### ABOUT THIS EXERCISE:
Line by line, transcribe the material shown below exactly.

★ ★ ★ ★

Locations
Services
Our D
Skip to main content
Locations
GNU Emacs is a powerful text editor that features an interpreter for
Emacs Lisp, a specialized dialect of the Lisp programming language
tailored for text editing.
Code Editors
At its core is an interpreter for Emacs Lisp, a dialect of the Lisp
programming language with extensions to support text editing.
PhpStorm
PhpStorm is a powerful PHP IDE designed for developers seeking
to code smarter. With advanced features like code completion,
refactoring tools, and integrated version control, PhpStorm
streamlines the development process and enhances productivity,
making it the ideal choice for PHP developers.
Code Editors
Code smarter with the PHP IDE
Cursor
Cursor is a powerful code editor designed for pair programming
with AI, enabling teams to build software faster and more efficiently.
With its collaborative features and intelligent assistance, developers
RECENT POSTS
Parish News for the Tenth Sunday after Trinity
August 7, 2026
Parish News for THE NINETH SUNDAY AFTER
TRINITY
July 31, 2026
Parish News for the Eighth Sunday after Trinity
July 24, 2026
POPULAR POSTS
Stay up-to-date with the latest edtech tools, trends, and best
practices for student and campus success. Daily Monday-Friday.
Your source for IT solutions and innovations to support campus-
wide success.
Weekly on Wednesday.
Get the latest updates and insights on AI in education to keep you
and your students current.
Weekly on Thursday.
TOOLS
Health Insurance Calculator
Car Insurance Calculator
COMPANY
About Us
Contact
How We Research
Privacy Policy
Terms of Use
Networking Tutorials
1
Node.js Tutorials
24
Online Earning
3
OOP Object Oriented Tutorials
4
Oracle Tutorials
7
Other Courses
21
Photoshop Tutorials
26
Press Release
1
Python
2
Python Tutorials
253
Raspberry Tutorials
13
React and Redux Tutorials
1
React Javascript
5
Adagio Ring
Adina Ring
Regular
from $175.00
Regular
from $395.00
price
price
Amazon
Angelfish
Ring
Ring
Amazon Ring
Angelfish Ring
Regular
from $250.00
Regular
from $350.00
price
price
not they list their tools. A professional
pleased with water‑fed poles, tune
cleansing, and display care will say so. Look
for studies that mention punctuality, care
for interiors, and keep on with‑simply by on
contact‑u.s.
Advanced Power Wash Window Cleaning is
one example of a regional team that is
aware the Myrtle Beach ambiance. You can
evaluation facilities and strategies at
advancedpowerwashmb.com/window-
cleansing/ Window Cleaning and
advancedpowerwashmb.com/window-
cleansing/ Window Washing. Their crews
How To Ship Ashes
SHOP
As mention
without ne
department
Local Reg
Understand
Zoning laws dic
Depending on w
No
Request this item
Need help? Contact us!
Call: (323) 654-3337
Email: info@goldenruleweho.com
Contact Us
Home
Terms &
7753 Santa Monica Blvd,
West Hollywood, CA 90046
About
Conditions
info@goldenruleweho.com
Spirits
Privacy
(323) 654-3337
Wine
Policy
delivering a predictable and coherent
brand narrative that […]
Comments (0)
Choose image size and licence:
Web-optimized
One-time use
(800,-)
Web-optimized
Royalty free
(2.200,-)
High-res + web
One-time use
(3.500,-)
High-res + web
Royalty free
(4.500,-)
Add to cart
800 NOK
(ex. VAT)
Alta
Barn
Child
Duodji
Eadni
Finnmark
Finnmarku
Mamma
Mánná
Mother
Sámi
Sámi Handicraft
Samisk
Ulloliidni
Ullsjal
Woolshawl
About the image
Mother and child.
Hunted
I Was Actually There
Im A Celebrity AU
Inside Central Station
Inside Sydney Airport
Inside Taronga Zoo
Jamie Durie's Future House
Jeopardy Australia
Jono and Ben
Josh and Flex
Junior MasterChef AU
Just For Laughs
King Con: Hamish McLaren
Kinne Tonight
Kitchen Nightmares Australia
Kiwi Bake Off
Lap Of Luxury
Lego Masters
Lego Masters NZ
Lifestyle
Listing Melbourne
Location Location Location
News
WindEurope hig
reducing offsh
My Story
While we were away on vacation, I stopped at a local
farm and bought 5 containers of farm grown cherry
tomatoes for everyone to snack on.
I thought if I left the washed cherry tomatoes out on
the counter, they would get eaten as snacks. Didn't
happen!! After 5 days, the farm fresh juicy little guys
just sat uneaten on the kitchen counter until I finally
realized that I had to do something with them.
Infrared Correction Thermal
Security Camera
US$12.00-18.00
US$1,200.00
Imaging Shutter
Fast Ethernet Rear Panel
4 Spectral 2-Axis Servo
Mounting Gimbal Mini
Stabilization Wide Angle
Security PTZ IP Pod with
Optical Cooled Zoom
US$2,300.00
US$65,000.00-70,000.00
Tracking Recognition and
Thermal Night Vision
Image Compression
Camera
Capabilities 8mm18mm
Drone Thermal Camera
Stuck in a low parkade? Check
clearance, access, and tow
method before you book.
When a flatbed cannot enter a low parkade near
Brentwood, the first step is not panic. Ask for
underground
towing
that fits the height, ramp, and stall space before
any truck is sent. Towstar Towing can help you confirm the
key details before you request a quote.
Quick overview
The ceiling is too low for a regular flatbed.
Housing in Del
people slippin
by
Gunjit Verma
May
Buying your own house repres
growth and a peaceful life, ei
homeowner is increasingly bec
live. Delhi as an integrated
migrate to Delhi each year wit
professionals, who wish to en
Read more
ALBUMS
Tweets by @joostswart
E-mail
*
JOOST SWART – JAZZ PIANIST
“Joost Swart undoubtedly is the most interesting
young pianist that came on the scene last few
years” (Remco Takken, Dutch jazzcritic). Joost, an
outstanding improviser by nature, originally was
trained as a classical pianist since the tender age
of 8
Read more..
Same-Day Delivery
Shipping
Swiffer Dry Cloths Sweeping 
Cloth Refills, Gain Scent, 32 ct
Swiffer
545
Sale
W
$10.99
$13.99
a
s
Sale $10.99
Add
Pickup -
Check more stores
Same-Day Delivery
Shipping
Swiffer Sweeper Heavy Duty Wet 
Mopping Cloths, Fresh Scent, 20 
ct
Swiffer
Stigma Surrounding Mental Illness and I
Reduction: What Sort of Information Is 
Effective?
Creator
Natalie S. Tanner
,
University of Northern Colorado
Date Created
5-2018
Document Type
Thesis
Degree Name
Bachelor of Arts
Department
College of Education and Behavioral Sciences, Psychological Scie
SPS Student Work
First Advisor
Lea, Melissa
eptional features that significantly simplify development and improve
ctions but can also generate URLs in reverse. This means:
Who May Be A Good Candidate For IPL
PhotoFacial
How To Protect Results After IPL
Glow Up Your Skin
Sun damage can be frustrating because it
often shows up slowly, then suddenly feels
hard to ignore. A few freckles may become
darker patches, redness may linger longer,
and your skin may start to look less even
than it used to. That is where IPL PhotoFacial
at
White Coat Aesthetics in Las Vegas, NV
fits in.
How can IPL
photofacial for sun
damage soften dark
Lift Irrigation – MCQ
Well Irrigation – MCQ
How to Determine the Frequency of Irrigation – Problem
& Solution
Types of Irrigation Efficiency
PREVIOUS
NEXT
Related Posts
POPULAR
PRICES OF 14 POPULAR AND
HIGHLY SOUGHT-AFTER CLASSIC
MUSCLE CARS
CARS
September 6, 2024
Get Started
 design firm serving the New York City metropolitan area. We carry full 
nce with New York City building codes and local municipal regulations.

★ ★ ★ ★

### ANSWER SECTION:
Locations
Services
Our D
Skip to main content
Locations
GNU Emacs is a powerful text editor that features an interpreter for
Emacs Lisp, a specialized dialect of the Lisp programming language
tailored for text editing.
Code Editors
At its core is an interpreter for Emacs Lisp, a dialect of the Lisp
programming language with extensions to support text editing.
PhpStorm
PhpStorm is a powerful PHP IDE designed for developers seeking
to code smarter. With advanced features like code completion,
refactoring tools, and integrated version control, PhpStorm
streamlines the development process and enhances productivity,
making it the ideal choice for PHP developers.
Code Editors
Code smarter with the PHP IDE
Cursor
Cursor is a powerful code editor designed for pair programming
with AI, enabling teams to build software faster and more efficiently.
With its collaborative features and intelligent assistance, developers
RECENT POSTS
Parish News for the Tenth Sunday after Trinity
August 7, 2026
Parish News for THE NINETH SUNDAY AFTER
TRINITY
July 31, 2026
Parish News for the Eighth Sunday after Trinity
July 24, 2026
POPULAR POSTS
Stay up-to-date with the latest edtech tools, trends, and best
practices for student and campus success. Daily Monday-Friday.
Your source for IT solutions and innovations to support campus-
wide success.
Weekly on Wednesday.
Get the latest updates and insights on AI in education to keep you
and your students current.
Weekly on Thursday.
TOOLS
Health Insurance Calculator
Car Insurance Calculator
COMPANY
About Us
Contact
How We Research
Privacy Policy
Terms of Use
Networking Tutorials
1
Node.js Tutorials
24
Online Earning
3
OOP Object Oriented Tutorials
4
Oracle Tutorials
7
Other Courses
21
Photoshop Tutorials
26
Press Release
1
Python
2
Python Tutorials
253
Raspberry Tutorials
13
React and Redux Tutorials
1
React Javascript
5
Adagio Ring
Adina Ring
Regular
from $175.00
Regular
from $395.00
price
price
Amazon
Angelfish
Ring
Ring
Amazon Ring
Angelfish Ring
Regular
from $250.00
Regular
from $350.00
price
price
not they list their tools. A professional
pleased with water‑fed poles, tune
cleansing, and display care will say so. Look
for studies that mention punctuality, care
for interiors, and keep on with‑simply by on
contact‑u.s.
Advanced Power Wash Window Cleaning is
one example of a regional team that is
aware the Myrtle Beach ambiance. You can
evaluation facilities and strategies at
advancedpowerwashmb.com/window-
cleansing/ Window Cleaning and
advancedpowerwashmb.com/window-
cleansing/ Window Washing. Their crews
How To Ship Ashes
SHOP
As mention
without ne
department
Local Reg
Understand
Zoning laws dic
Depending on w
No
Request this item
Need help? Contact us!
Call: (323) 654-3337
Email: info@goldenruleweho.com
Contact Us
Home
Terms &
7753 Santa Monica Blvd,
West Hollywood, CA 90046
About
Conditions
info@goldenruleweho.com
Spirits
Privacy
(323) 654-3337
Wine
Policy
delivering a predictable and coherent
brand narrative that […]
Comments (0)
Choose image size and licence:
Web-optimized
One-time use
(800,-)
Web-optimized
Royalty free
(2.200,-)
High-res + web
One-time use
(3.500,-)
High-res + web
Royalty free
(4.500,-)
Add to cart
800 NOK
(ex. VAT)
Alta
Barn
Child
Duodji
Eadni
Finnmark
Finnmarku
Mamma
Mánná
Mother
Sámi
Sámi Handicraft
Samisk
Ulloliidni
Ullsjal
Woolshawl
About the image
Mother and child.
Hunted
I Was Actually There
Im A Celebrity AU
Inside Central Station
Inside Sydney Airport
Inside Taronga Zoo
Jamie Durie's Future House
Jeopardy Australia
Jono and Ben
Josh and Flex
Junior MasterChef AU
Just For Laughs
King Con: Hamish McLaren
Kinne Tonight
Kitchen Nightmares Australia
Kiwi Bake Off
Lap Of Luxury
Lego Masters
Lego Masters NZ
Lifestyle
Listing Melbourne
Location Location Location
News
WindEurope hig
reducing offsh
My Story
While we were away on vacation, I stopped at a local
farm and bought 5 containers of farm grown cherry
tomatoes for everyone to snack on.
I thought if I left the washed cherry tomatoes out on
the counter, they would get eaten as snacks. Didn't
happen!! After 5 days, the farm fresh juicy little guys
just sat uneaten on the kitchen counter until I finally
realized that I had to do something with them.
Infrared Correction Thermal
Security Camera
US$12.00-18.00
US$1,200.00
Imaging Shutter
Fast Ethernet Rear Panel
4 Spectral 2-Axis Servo
Mounting Gimbal Mini
Stabilization Wide Angle
Security PTZ IP Pod with
Optical Cooled Zoom
US$2,300.00
US$65,000.00-70,000.00
Tracking Recognition and
Thermal Night Vision
Image Compression
Camera
Capabilities 8mm18mm
Drone Thermal Camera
Stuck in a low parkade? Check
clearance, access, and tow
method before you book.
When a flatbed cannot enter a low parkade near
Brentwood, the first step is not panic. Ask for
underground
towing
that fits the height, ramp, and stall space before
any truck is sent. Towstar Towing can help you confirm the
key details before you request a quote.
Quick overview
The ceiling is too low for a regular flatbed.
Housing in Del
people slippin
by
Gunjit Verma
May
Buying your own house repres
growth and a peaceful life, ei
homeowner is increasingly bec
live. Delhi as an integrated
migrate to Delhi each year wit
professionals, who wish to en
Read more
ALBUMS
Tweets by @joostswart
E-mail
*
JOOST SWART – JAZZ PIANIST
“Joost Swart undoubtedly is the most interesting
young pianist that came on the scene last few
years” (Remco Takken, Dutch jazzcritic). Joost, an
outstanding improviser by nature, originally was
trained as a classical pianist since the tender age
of 8
Read more..
Same-Day Delivery
Shipping
Swiffer Dry Cloths Sweeping 
Cloth Refills, Gain Scent, 32 ct
Swiffer
545
Sale
W
$10.99
$13.99
a
s
Sale $10.99
Add
Pickup -
Check more stores
Same-Day Delivery
Shipping
Swiffer Sweeper Heavy Duty Wet 
Mopping Cloths, Fresh Scent, 20 
ct
Swiffer
Stigma Surrounding Mental Illness and I
Reduction: What Sort of Information Is 
Effective?
Creator
Natalie S. Tanner
,
University of Northern Colorado
Date Created
5-2018
Document Type
Thesis
Degree Name
Bachelor of Arts
Department
College of Education and Behavioral Sciences, Psychological Scie
SPS Student Work
First Advisor
Lea, Melissa
eptional features that significantly simplify development and improve
ctions but can also generate URLs in reverse. This means:
Who May Be A Good Candidate For IPL
PhotoFacial
How To Protect Results After IPL
Glow Up Your Skin
Sun damage can be frustrating because it
often shows up slowly, then suddenly feels
hard to ignore. A few freckles may become
darker patches, redness may linger longer,
and your skin may start to look less even
than it used to. That is where IPL PhotoFacial
at
White Coat Aesthetics in Las Vegas, NV
fits in.
How can IPL
photofacial for sun
damage soften dark
Lift Irrigation – MCQ
Well Irrigation – MCQ
How to Determine the Frequency of Irrigation – Problem
& Solution
Types of Irrigation Efficiency
PREVIOUS
NEXT
Related Posts
POPULAR
PRICES OF 14 POPULAR AND
HIGHLY SOUGHT-AFTER CLASSIC
MUSCLE CARS
CARS
September 6, 2024
Get Started
 design firm serving the New York City metropolitan area. We carry full 
nce with New York City building codes and local municipal regulations.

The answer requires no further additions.